Toutes les semaines, la chronique « L’Europe, le monde, la paix » donne la voix sur euradio à l’un des membres du collectif de chercheurs réunis dans UNIPAIX, le Centre d’Excellence Jean Monnet basé à Nantes Université.
Vous êtes Professeure de Science Politique à Nantes Université, vous revenez sur les conséquences de la décision du Conseil qui, le 15 décembre dernier, a accordé à l’Ukraine, ainsi qu’à la Moldavie, le statut officiel de « pays candidats ».
Oui, car cette décision, intervenue dans le contexte très particulier de l’agression russe contre l’Ukraine, relance avec éclat une politique de l’élargissement – aussi appelé « accession » – que l’on croyait mise en pause depuis la crise de l’euro.
En rétrospective, on pourrait dire que l’histoire de la construction européenne n’est autre que celle des élargissements successifs du club des 6 pays fondateurs du projet de paix par le marché (à travers la CECA puis la CEE et enfin l’UE), au gré des vicissitudes et des « chocs externes » qui ont fait varier les frontières et la composition de l’Europe.

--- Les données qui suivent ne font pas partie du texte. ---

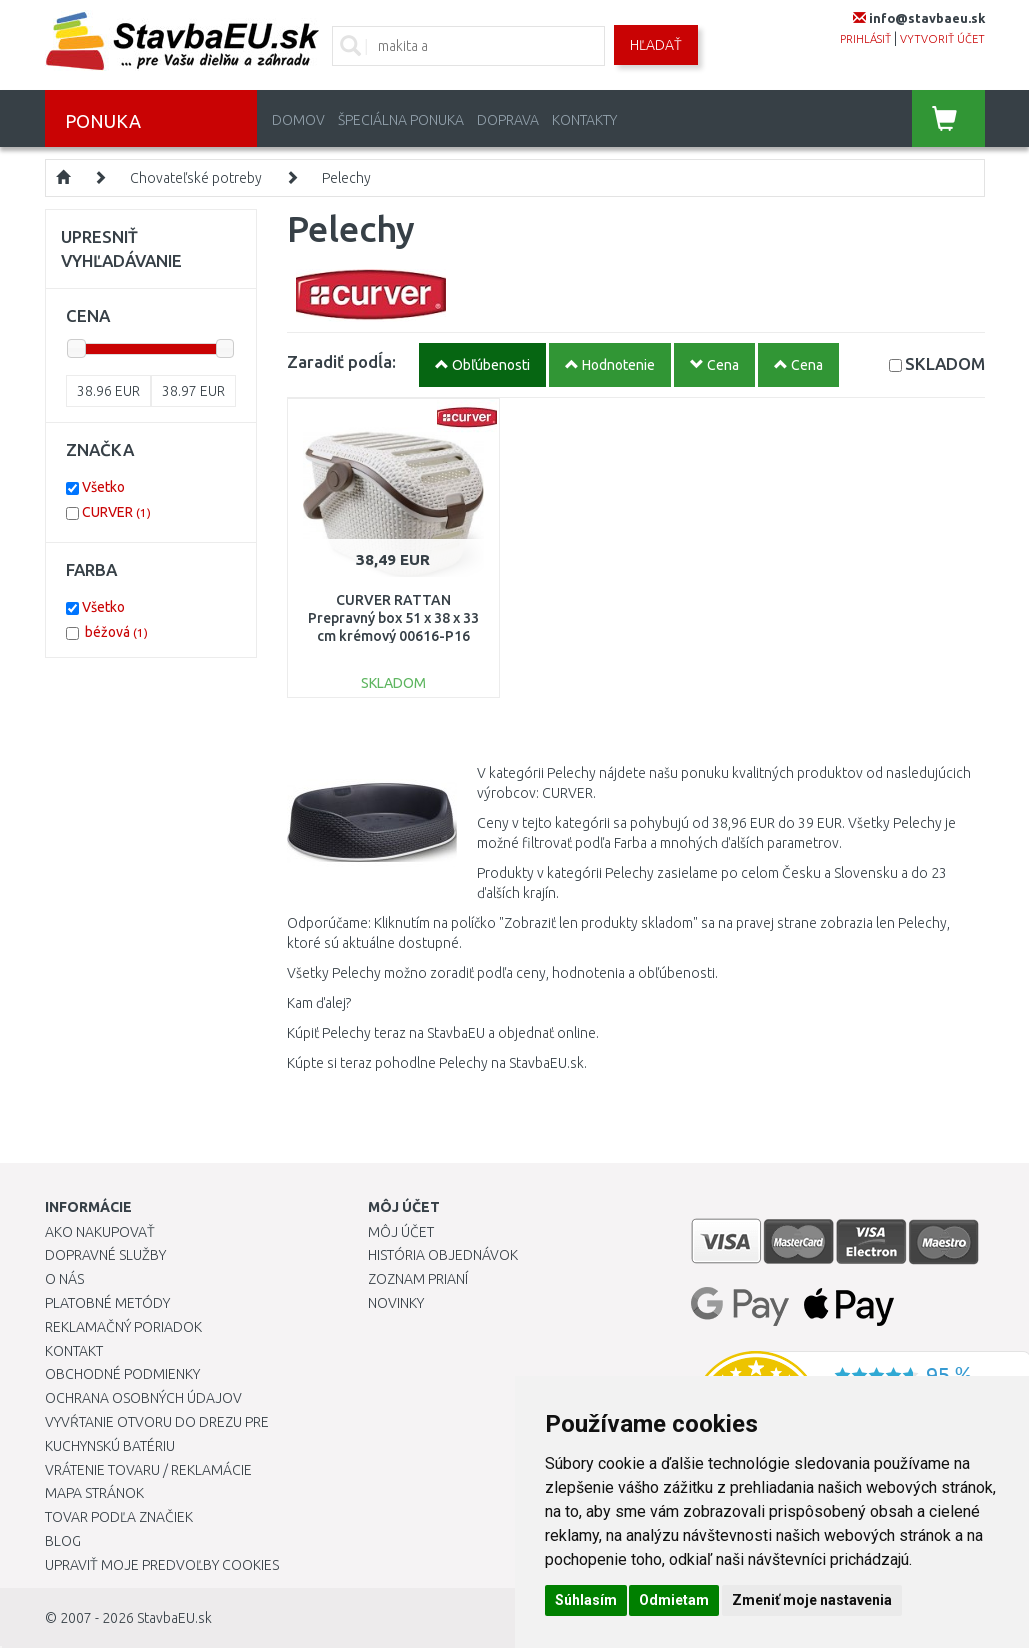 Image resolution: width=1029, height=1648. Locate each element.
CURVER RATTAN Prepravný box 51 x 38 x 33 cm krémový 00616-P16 (393, 618)
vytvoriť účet (942, 39)
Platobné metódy (107, 1303)
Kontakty (584, 120)
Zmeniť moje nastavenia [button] (812, 1600)
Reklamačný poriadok (123, 1327)
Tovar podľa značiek (119, 1517)
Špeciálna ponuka (401, 120)
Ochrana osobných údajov (143, 1398)
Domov (298, 120)
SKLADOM (945, 363)
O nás (64, 1279)
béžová (116, 632)
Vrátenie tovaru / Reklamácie (148, 1470)
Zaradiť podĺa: (341, 361)
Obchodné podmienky (122, 1374)
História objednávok (443, 1255)
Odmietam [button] (674, 1600)
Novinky (396, 1303)
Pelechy (346, 178)
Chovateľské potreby (196, 178)
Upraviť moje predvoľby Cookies (162, 1565)
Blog (63, 1541)
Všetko (103, 487)
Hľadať (656, 45)
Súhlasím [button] (586, 1600)
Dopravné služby (105, 1255)
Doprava (508, 120)
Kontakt (74, 1351)
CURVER (116, 512)
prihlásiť (865, 39)
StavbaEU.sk (174, 1618)
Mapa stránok (94, 1493)
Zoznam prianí (418, 1279)
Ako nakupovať (100, 1232)
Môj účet (401, 1232)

Cela se poursuit encore aujourd’hui, car l’effondrement de l’ordre bipolaire n’a pas fini de faire sentir ses effets sur l’Europe. La guerre en Ukraine en est l’illustration tragique.
Qu’ont apporté, selon vous, les différents vagues d’élargissement ?
Chaque élargissement a fait valoir l’argument, profondément libéral, du « Doux commerce » observé en son temps par Montesquieu et appliqué à la lettre par les Pères fondateurs de l’Europe. C’est l’idée que l’interdépendance économique produit des effets politiques bénéfiques et notamment la « paix », en tous cas, une forme de sociabilité non-violente et de prévisibilité dans les relations sociales, qu’elles soient internes ou internationales.
Vous distinguez donc entre paix intérieure et paix extérieure.
La paix intérieure, c’est la démocratie, forme de gestion pacifique des conflits sociaux, et promesse d’une vie politique apaisée après des années de dictature, ce mal politique qui a touché tous les pays d’Europe. Ainsi, plusieurs vagues d’élargissement ont marqué le retour ou l’accession de plusieurs Etats au club très convoité des démocraties occidentales dès la fin de la dictature : c’est le cas de la Grèce, de l’Espagne et du Portugal et des pays de l’Europe centrale et orientale.
Mais la paix extérieure, vis-à-vis des voisins de l’Union est aussi un argument souvent avancé, qui fait de l’élargissement une mesure de stabilisation et de sécurité régionale pour l’Union, dans l’équilibre géopolitique incertain qui marque l’après- guerre froide.
C’est l’espoir sous-jacent à la vague de candidatures actuelle, aussi bien dans les Balkans occidentaux que pour l’Ukraine et la Moldavie, non ?
Oui, tous semblent vouloir ancrer leurs destinées du côté démocratique européen plutôt que du côté despotique et impérial russe.
L’idée est qu’en admettant comme membres ses anciens voisins extérieurs, l’Union efface littéralement les frontières, sources de conflits potentiels entre « nous » et « les autres » et transforme la paix extérieure en paix intérieure.
On touche ici au très profond « pouvoir transformateur » de l’Union, théorisée par Heather Grabbe. La politique d’accession en est une modalité aussi puissante que douce, puisqu’elle consiste à transformer en semblables des « autres » différents de nous, grâce à l’exportation de notre modèle de gouvernance démocratique, consentie par les élites réformatrices de ces pays. Il faut insister sur ce dernier point, car c’est cela qui distingue l’élargissement de l’impérialisme ou d’une colonisation pure et simple.
On connaît la manière dont cette « transformation douce » s’opère : concrètement, par des aides techniques et financières conditionnées par une réforme profonde de l’administration et du régime politique des Etats candidats, dont on attend, qu’ils transposent – avec une aide technique considérable – tout « l’acquis communautaire » (c’est-à-dire le droit européen), chapitre par chapitre (il y en a 35).
Certes, ce processus n’est pas sans heurts ni sans confits, comme l’ont prouvé plusieurs élargissement précédents, achoppant par exemple sur les produits agricoles (avec l’intégration de l’Espagne) ou la question de l’Etat de droit (avec la Hongrie et la Pologne). Mais la concurrence ou la dispute légale valent mieux que la guerre, vous ne trouvez pas ?
Alors que la route européenne de l’Ukraine est encore fragile et incertaine, la grande question qui demeure, est sans doute celle de la paix intérieure du « grand Autre », despote aux portes de l’Europe.
Merci beaucoup, Muriel Rouyer, pour avoir mis les élargissements à venir en perspective avec la paix intérieure. Je rappelle que vous êtes Professeure de Science Politique à Nantes Université.
Un entretien réalisé par Laurence Aubron.